## What you need to do
Please repeat exactly the lines below from the one containing "and herzegovina" down to the one containing "Subscribe to the", both included, and nothing else.

◆ ◆ ◆

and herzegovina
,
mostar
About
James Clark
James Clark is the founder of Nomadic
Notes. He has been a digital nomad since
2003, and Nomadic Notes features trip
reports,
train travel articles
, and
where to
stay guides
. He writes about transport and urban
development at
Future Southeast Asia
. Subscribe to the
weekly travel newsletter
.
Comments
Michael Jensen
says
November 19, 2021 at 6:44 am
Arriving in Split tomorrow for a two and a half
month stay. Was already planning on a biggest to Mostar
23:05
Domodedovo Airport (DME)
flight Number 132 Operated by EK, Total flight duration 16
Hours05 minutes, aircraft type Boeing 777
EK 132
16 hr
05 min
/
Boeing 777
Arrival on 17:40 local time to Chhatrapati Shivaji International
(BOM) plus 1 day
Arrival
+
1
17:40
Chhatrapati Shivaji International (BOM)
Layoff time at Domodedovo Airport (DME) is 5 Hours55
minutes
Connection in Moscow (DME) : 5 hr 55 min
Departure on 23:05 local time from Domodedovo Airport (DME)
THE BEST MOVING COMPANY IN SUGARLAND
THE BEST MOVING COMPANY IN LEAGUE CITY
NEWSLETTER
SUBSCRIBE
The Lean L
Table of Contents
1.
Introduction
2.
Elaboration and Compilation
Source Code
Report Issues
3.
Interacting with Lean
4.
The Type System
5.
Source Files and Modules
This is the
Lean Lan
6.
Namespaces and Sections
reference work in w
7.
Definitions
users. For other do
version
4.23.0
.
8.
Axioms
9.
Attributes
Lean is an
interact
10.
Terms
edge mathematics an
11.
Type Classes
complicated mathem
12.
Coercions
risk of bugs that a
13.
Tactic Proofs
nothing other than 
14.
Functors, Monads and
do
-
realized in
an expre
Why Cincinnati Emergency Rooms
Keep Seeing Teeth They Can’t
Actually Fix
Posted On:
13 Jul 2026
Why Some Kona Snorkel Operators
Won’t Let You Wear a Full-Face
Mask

◆ ◆ ◆

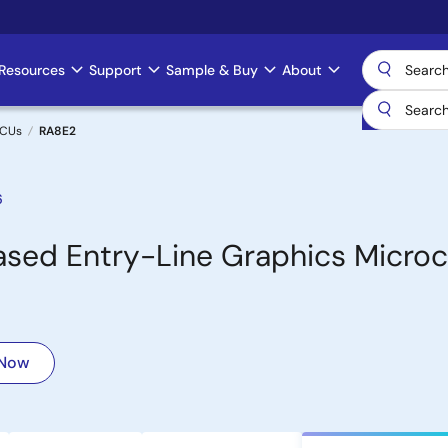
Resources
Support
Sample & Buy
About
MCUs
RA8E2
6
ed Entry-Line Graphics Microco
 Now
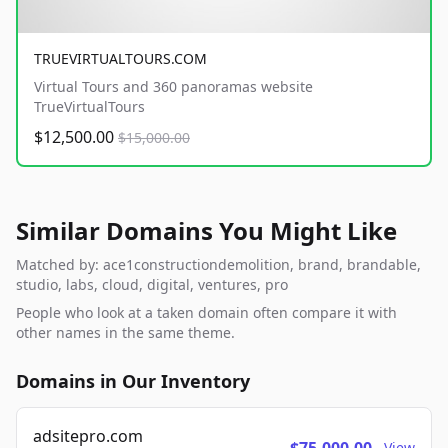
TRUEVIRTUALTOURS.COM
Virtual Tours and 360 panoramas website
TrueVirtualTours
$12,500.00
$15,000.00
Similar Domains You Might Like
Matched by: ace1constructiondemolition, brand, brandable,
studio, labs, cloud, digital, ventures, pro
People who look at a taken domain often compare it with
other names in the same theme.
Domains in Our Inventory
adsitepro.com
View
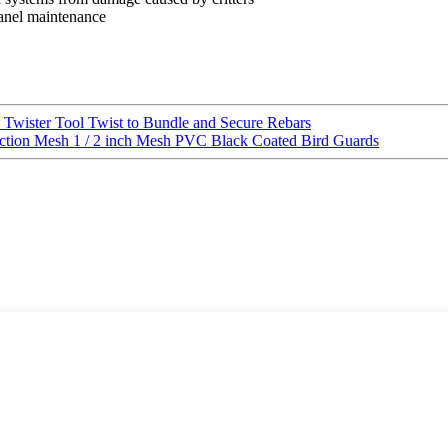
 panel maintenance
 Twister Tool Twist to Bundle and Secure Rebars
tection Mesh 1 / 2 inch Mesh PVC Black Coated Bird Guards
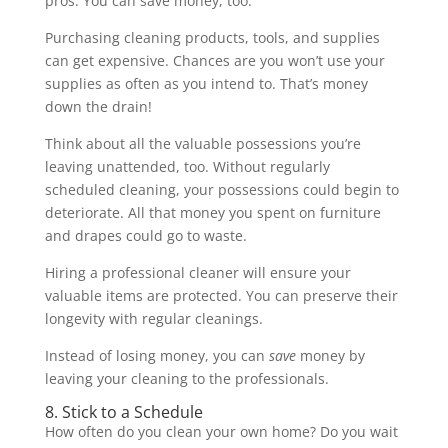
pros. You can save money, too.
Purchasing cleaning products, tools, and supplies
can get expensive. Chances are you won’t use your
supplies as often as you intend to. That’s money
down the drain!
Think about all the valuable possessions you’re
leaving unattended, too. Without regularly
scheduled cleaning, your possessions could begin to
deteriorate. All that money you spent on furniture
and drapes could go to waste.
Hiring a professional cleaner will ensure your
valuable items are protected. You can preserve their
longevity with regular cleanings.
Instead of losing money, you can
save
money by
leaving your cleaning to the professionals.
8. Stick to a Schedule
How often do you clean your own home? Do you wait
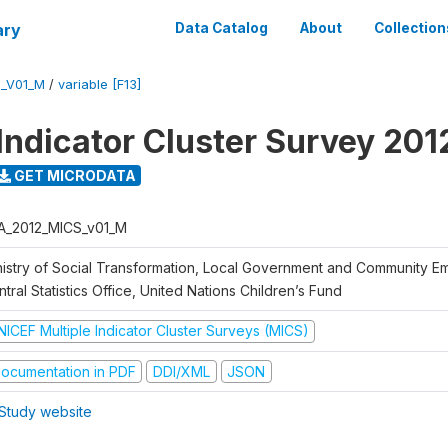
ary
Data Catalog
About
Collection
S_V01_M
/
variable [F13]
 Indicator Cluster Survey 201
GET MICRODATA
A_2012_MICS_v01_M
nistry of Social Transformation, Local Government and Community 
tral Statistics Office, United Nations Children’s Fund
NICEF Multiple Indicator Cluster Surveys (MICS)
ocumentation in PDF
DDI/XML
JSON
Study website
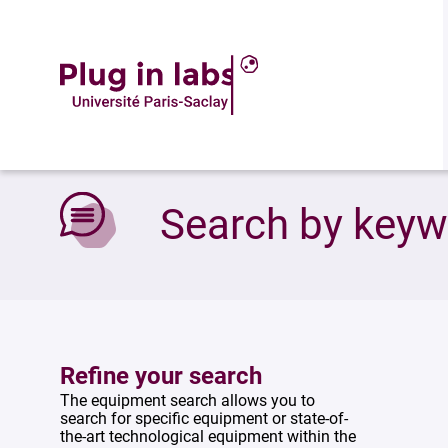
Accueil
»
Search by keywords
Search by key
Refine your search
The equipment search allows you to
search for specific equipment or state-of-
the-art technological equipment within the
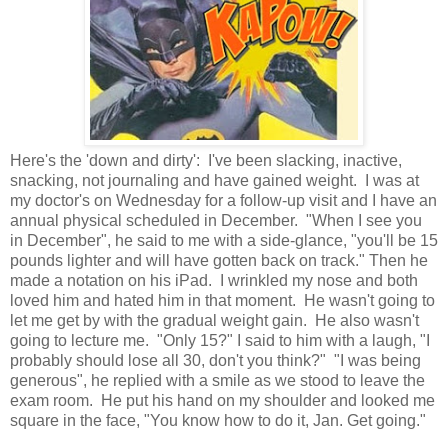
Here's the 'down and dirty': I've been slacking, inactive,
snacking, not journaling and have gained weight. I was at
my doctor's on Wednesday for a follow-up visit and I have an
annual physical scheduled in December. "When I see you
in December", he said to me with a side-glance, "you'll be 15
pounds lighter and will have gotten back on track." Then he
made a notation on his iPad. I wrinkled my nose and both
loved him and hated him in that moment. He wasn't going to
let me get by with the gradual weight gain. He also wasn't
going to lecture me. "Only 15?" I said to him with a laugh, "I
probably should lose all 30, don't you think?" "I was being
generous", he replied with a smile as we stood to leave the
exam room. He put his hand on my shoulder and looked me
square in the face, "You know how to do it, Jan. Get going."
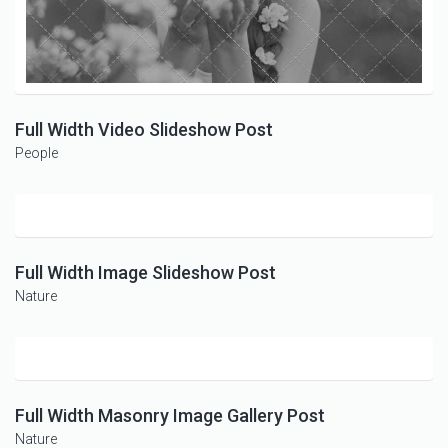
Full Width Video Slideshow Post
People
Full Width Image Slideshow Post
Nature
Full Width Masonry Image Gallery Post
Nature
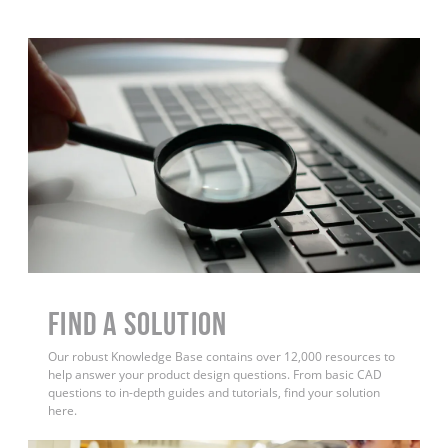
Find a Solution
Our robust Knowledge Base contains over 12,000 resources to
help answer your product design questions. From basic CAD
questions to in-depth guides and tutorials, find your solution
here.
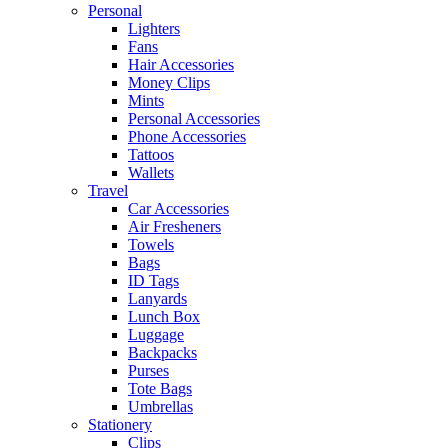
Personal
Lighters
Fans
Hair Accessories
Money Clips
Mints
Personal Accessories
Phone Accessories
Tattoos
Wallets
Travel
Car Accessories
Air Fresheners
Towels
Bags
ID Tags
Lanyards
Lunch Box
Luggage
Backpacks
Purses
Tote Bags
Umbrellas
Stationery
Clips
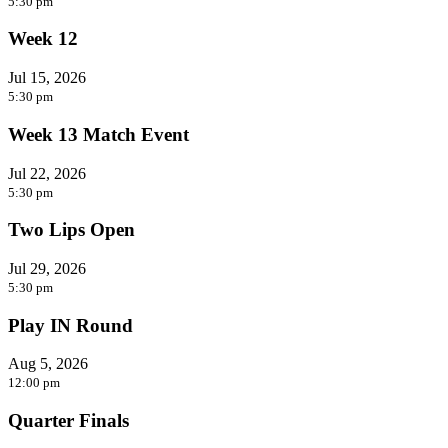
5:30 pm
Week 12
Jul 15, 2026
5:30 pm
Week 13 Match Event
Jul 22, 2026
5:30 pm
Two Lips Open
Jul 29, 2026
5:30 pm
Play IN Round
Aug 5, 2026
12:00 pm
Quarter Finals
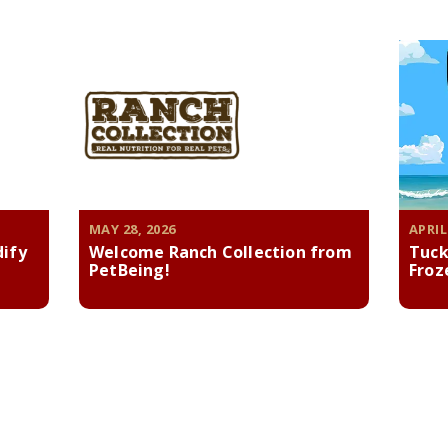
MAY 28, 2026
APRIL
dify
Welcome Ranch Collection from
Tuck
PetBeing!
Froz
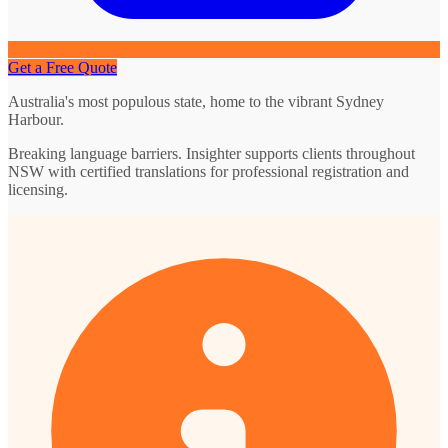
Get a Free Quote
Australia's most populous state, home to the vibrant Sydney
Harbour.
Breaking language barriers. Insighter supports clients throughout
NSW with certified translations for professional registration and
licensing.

◆ ◆ ◆

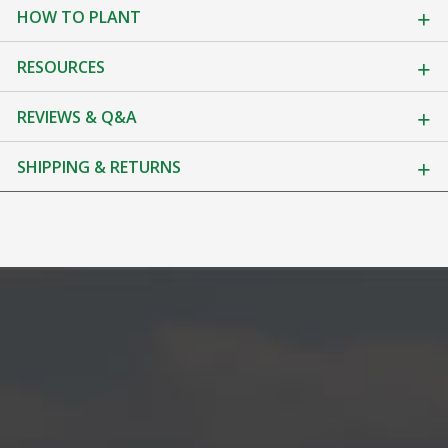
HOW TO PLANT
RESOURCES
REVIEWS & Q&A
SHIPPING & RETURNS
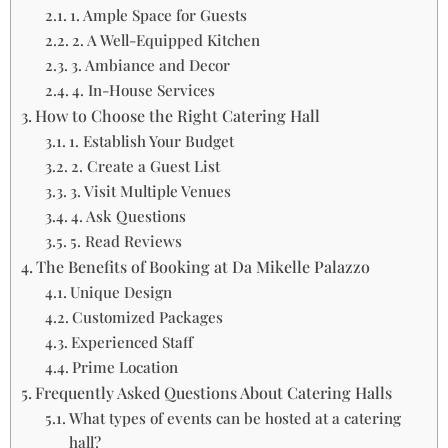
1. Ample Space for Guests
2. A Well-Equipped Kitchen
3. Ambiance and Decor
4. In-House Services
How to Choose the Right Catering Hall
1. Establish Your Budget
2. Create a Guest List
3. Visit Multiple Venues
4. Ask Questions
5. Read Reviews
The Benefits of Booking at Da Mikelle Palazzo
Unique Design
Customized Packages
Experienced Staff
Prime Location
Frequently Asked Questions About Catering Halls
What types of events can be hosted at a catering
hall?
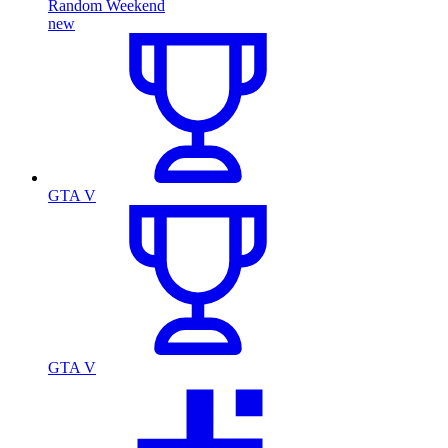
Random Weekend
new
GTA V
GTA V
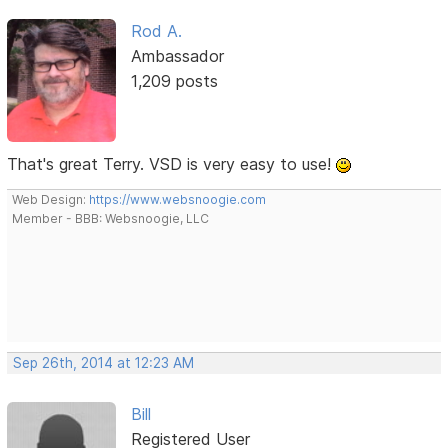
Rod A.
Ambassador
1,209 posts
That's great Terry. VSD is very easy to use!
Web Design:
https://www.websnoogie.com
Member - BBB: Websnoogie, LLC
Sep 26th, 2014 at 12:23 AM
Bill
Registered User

◆ ◆ ◆

## Answer section
and herzegovina
,
mostar
About
James Clark
James Clark is the founder of Nomadic
Notes. He has been a digital nomad since
2003, and Nomadic Notes features trip
reports,
train travel articles
, and
where to
stay guides
. He writes about transport and urban
development at
Future Southeast Asia
. Subscribe to the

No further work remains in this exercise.